Solution to dml #15

Advanced methods and approaches for solving Sudoku puzzles

Solution to dml #15

Postby gurth » Sat Dec 23, 2006 9:58 am

Solution to dml #15

Code: Select all
 *-----------*
 |..3|2..|...|
 |.4.|.9.|...|
 |6..|..8|.1.|
 |---+---+---|
 |2..|...|..3|
 |.1.|..6|.4.|
 |..7|...|5..|
 |---+---+---|
 |...|..1|..2|
 |.9.|.4.|.6.|
 |...|5..|7..|
 *-----------*   SE 10.7


Note: This solution is designed to be followed using the Simple Sudoku program.
"..." means proceed as far as SS allows, following the hints given by SS in the order given.
This will facilitate rapid checking of this solution.

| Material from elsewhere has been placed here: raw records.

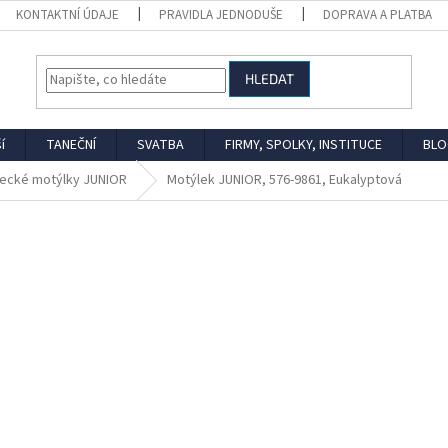
KONTAKTNÍ ÚDAJE
PRAVIDLA JEDNODUŠE
DOPRAVA A PLATBA
HLEDAT
í
TANEČNÍ
SVATBA
FIRMY, SPOLKY, INSTITUCE
BLO
ecké motýlky JUNIOR
Motýlek JUNIOR, 576-9861, Eukalyptová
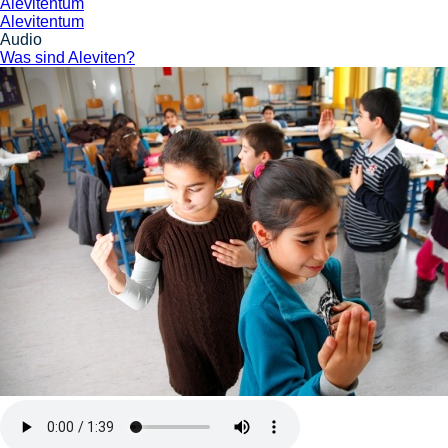
Alevitentum
Alevitentum
Audio
Was sind Aleviten?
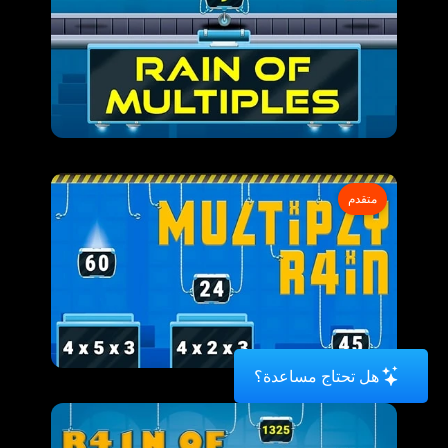
متقدم
هل تحتاج مساعدة؟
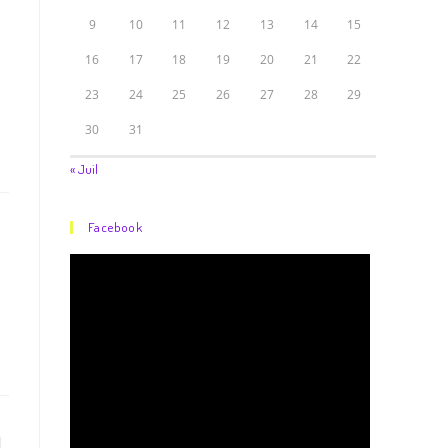
9
10
11
12
13
14
15
16
17
18
19
20
21
22
23
24
25
26
27
28
29
30
31
« Juil
Facebook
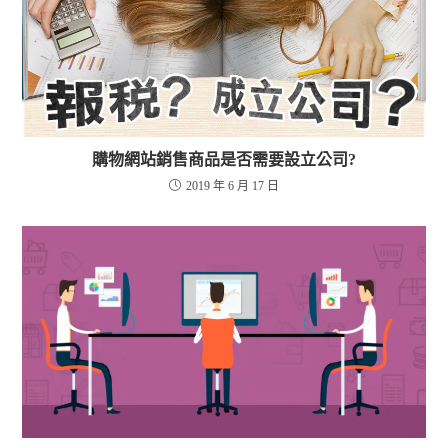
購物網站銷售商品是否需要設立公司?
2019 年 6 月 17 日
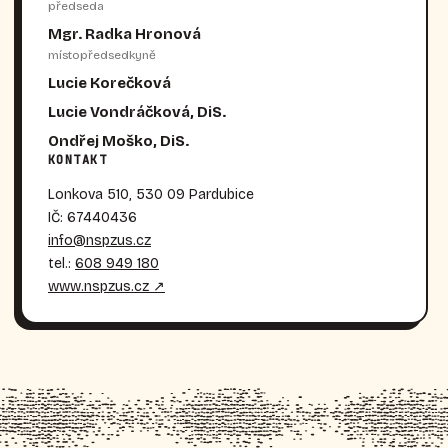
předseda
Mgr. Radka Hronová
místopředsedkyně
Lucie Korečková
Lucie Vondráčková, DiS.
Ondřej Moško, DiS.
KONTAKT
Lonkova 510, 530 09 Pardubice
IČ: 67440436
info@nspzus.cz
tel.:
608 949 180
www.nspzus.cz ↗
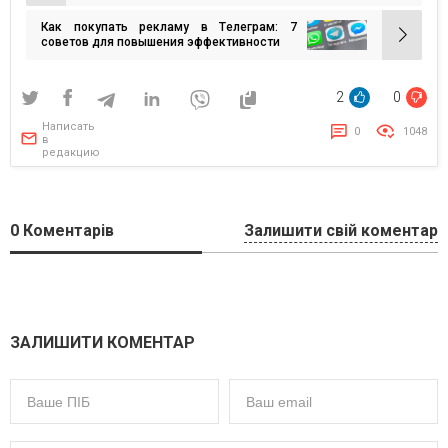
ответственность брендов во время войны.
по
Стоит обсудить
Как покупать рекламу в Tелеграм: 7
записям
советов для повышения эффективности
2
0
Написать
0
1048
в
редакцию
0
Коментарів
Залишити свій коментар
ЗАЛИШИТИ КОМЕНТАР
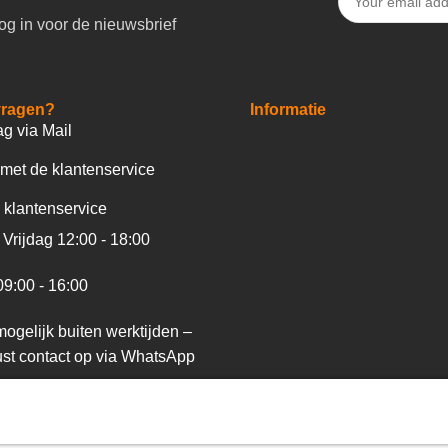
og in voor de nieuwsbrief
vragen?
Informatie
ag via Mail
met de klantenservice
 klantenservice
Vrijdag 12:00 - 18:00
09:00 - 16:00
ogelijk buiten werktijden –
st contact op via WhatsApp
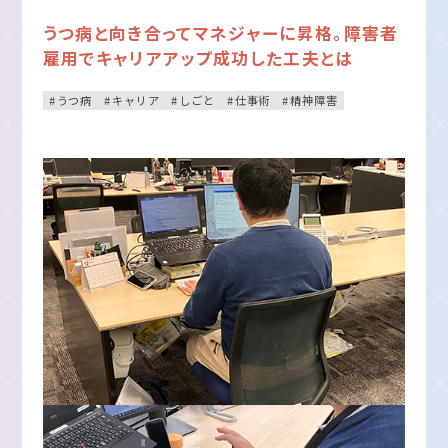
うつ病と向き合ってマネジャーに昇格。障害者
雇用でキャリアアップ成功した工夫とは
うつ病
キャリア
しごと
仕事術
精神障害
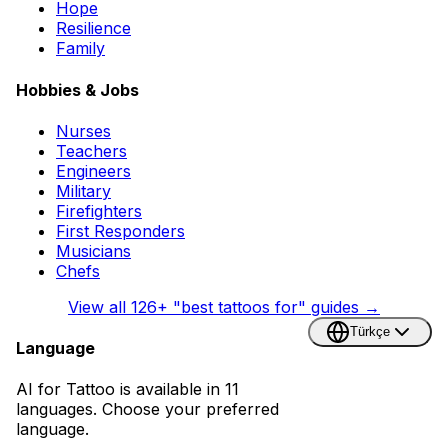
Hope
Resilience
Family
Hobbies & Jobs
Nurses
Teachers
Engineers
Military
Firefighters
First Responders
Musicians
Chefs
View all
126
+ "best tattoos for" guides →
Türkçe
Language
AI for Tattoo is available in 11
languages. Choose your preferred
language.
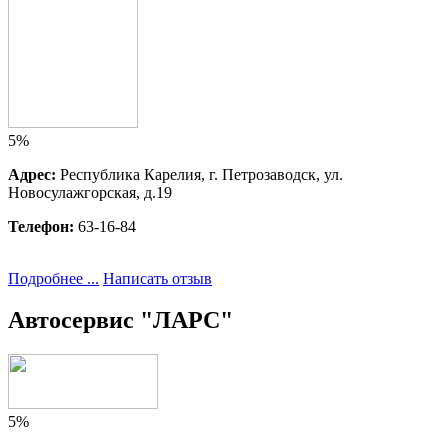
5%
Адрес:
Республика Карелия, г. Петрозаводск, ул.
Новосулажгорская, д.19
Телефон:
63-16-84
Подробнее ...
Написать отзыв
Автосервис "ЛАРС"
5%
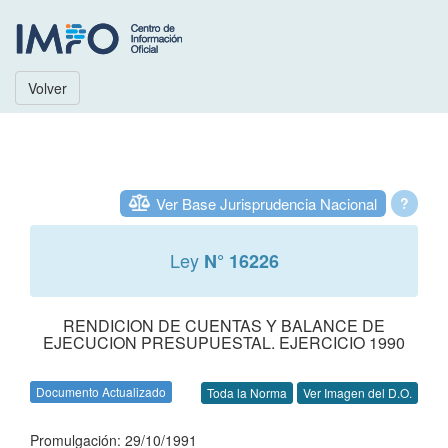
Volver
Ver Base Jurisprudencia Nacional
?
Ley
N° 16226
RENDICION DE CUENTAS Y BALANCE DE
EJECUCION PRESUPUESTAL. EJERCICIO 1990
Documento Actualizado
Toda la Norma
Ver Imagen del D.O.
Promulgación: 29/10/1991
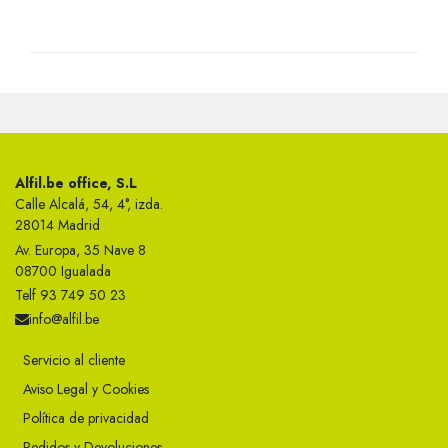
Alfil.be office, S.L
Calle Alcalá, 54, 4°, izda.
28014 Madrid
Av. Europa, 35 Nave 8
08700 Igualada
Telf 93 749 50 23
info@alfil.be
Servicio al cliente
Aviso Legal y Cookies
Política de privacidad
Pedidos y Devoluciones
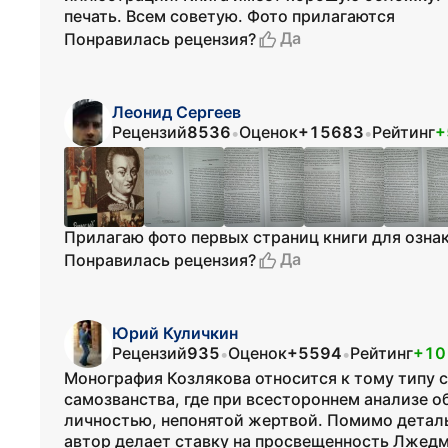
печать. Всем советую. Фото прилагаются
Да
Понравилась рецензия?
Леонид Сергеев
Рецензий
8536
Оценок
+15683
Рейтинг
+
•
•
Прилагаю фото первых страниц книги для озна
Да
Понравилась рецензия?
Юрий Куличкин
Рецензий
935
Оценок
+5594
Рейтинг
+10
•
•
Монография Козлякова относится к тому типу
самозванства, где при всестороннем анализе 
личностью, непонятой жертвой. Помимо детал
автор делает ставку на просвещенность Лжедм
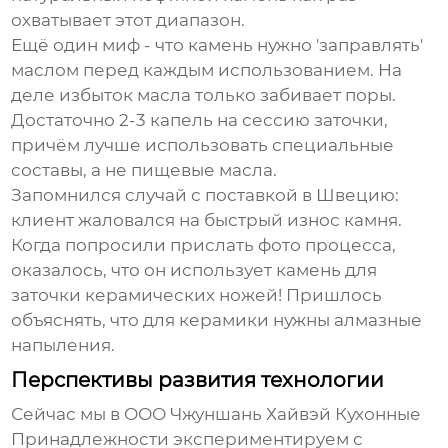
охватывает этот диапазон.
Ещё один миф - что камень нужно 'заправлять'
маслом перед каждым использованием. На
деле избыток масла только забивает поры.
Достаточно 2-3 капель на сессию заточки,
причём лучше использовать специальные
составы, а не пищевые масла.
Запомнился случай с поставкой в Швецию:
клиент жаловался на быстрый износ камня.
Когда попросили прислать фото процесса,
оказалось, что он использует камень для
заточки керамических ножей! Пришлось
объяснять, что для керамики нужны алмазные
напыления.
Перспективы развития технологии
Сейчас мы в
ООО Чжуншань Хайвэй Кухонные
Принадлежности
экспериментируем с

"?" introduces a move that will be disproved by contradiction. (These moves are only introduced when SS grinds to a halt, saying "no hint available".) In order to "play" this move, you will have to turn off the "block invalid moves" feature of the program. Then insert the move and follow all hints given until you see a contradiction. Once you find the contradiction, you must retrace (withdraw in reverse order) all moves made since the disproved move, by clicking the "undo" arrow repeatedly. Then "correct" the disproved move. EG if this move was "?3f6", then REMOVE the 3 at f6, because you have proved the 3 at f6 false.

SOLUTION:

(1) ...

(2) ?1d5...?? -1d5.

(3) ?2c7... (?1h7...??)-1h7... (?6g5...??)-6g5, (?6g3... ((?9c9??))-9c9...??)-6g3, (?6d2...??)-6d2...?? -2c7.

(4) ?2f6... (?1f5...??)-1f5... (?1k9...??)-1k9... (?6a9... ((?9c7...??))-9c7...??)-6a9...?? -2f6...

(5) ?1h1... (?4d6...??)-4d6, (?4k1...??)-4k1...?? -1h1.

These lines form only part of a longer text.